司会:逆のアプローチだと、どうなるのでしょうか。たとえば、80点の答案を書いている人がいるとして、その人のマネをしようとすると......。

鈴木:80点になるか、40点になるか、結果はバラつくでしょうね。極端な話、100点を目指すと、100点の可能性もあるけど、0点の可能性もある。

司会:それはなぜですか。

鈴木:高得点を狙うと、与件にないことを書こうとしてしまうからだと思います。出題者が想定していない、彼らをうならせるような答案を書かないと80点、100点は取れないでしょうが、そうすると、与件にないことを書かざるを得ないので、まったく点を取れないリスクも高いんですね。
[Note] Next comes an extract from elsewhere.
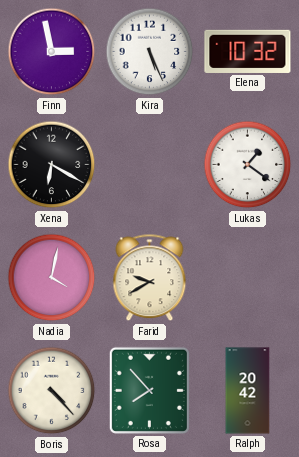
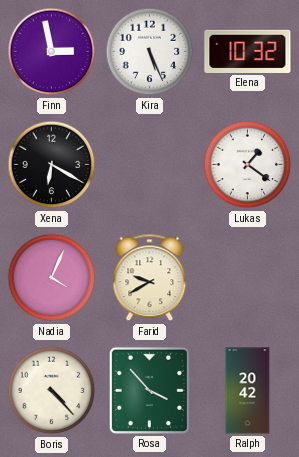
Nadia: 4:02 -> 4:04
Rosa: 7:53 -> 3:53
黒澤:今の話と関連して、先日、問題解決に関するセミナーをやらせていただいたときのことですが......。問題=「あるべき姿」と「現状」の差と定義するならば、その差が小さければ小さいほど、問題の原因はつかみやすいですよね。これを2次試験に置き換えると、「自分の答案」の問題点は、「80点答案」よりも「60点答案」と比較したほうが把握しやすい。「80点答案」と「自分の答案」を比べたのでは、差がありすぎて、何がよくて何が悪いかを見つけにくいんです。だから、合格のために何をどう改善したらよいかがわからなくなってしまう。
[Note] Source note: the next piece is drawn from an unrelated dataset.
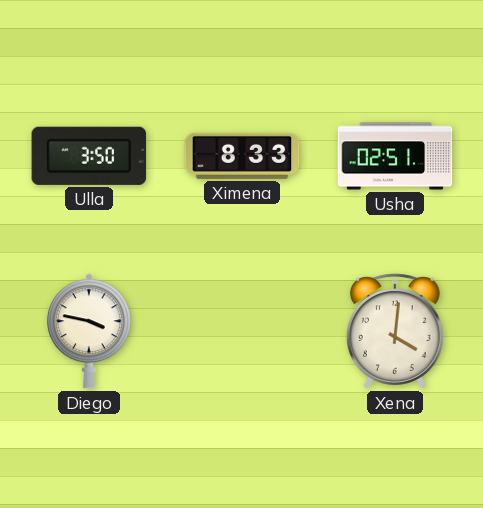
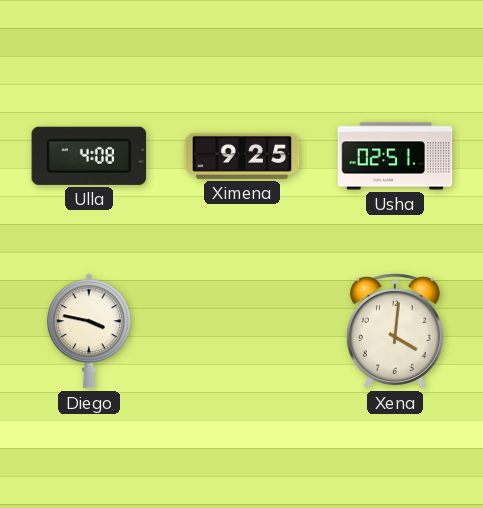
Ulla: 3:50 -> 4:08
Ximena: 8:33 -> 9:25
たとえば、A社には3つの事業所があり、C事業所は売上が落ち込んでいるが、D事業所は横ばい、E事業所はやや売上が拡大しているとします。これに対し、ライバルのB社の事業所は、いずれも急激に売上が伸びている。この場合、売上の落ち込んでいるC事業所の問題の原因を探る方法をセミナーの受講生に聞くと、業績の伸びているE事業所もしくはB社の事業所と比較すればいいと答える人が多いんですね。でも、伸びている事業所には成功要因がありすぎて、何が問題かが特定しにくいんです。そんな中、あまり差のないD事業所と比較すれば、問題の原因は特定しやすい。だから、2次試験に自分が合格できない原因を特定するには、ギリギリ合格点の60点答案と比較するのが、いちばんいいんです。

斉藤:それは、すごくわかりやすいですね。

黒澤:自分が不合格のポジションにいるなら、落ちそうで落ちなかった人の答案を探してきて、自分の答案と比較すれば、改善点がみえやすいと思います。トップ答案や予備校の模範解答と比較しても、自分ができなかった原因は見つからないということですね。

斉藤:あれもあるし、これもあるしで、たしかにどれが原因かがわかりませんね。

中尾:そうですね。そこそこ勉強すれば、たぶん50点台まではとれるんですよ。皆さん、合格までのあと2、3点が足りずにすごく苦労していて、そこを知りたいんだと思います。私のやっている勉強会でも、このことは伝えたいですね。

黒澤:このことに気づいていれば、私はストレートで合格できたのに......(笑)。